[Data supplied]
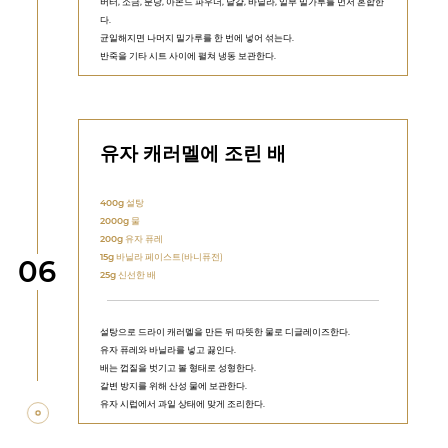
버터, 소금, 분당, 아몬드 파우더, 달걀, 바닐라, 일부 밀가루를 먼저 혼합한
다.
균일해지면 나머지 밀가루를 한 번에 넣어 섞는다.
반죽을 기타 시트 사이에 펼쳐 냉동 보관한다.
유자 캐러멜에 조린 배
400g
설탕
2000g
물
200g
유자 퓨레
15g
바닐라 페이스트(바니퓨전)
단계
06
25g
신선한 배
설탕으로 드라이 캐러멜을 만든 뒤 따뜻한 물로 디글레이즈한다.
유자 퓨레와 바닐라를 넣고 끓인다.
배는 껍질을 벗기고 볼 형태로 성형한다.
갈변 방지를 위해 산성 물에 보관한다.
유자 시럽에서 과일 상태에 맞게 조리한다.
[/Data supplied]
• [Assignment]
Copy out every line of the entries where the string "보관한다" shows up.

• [Your solution]
반죽을 기타 시트 사이에 펼쳐 냉동 보관한다.
갈변 방지를 위해 산성 물에 보관한다.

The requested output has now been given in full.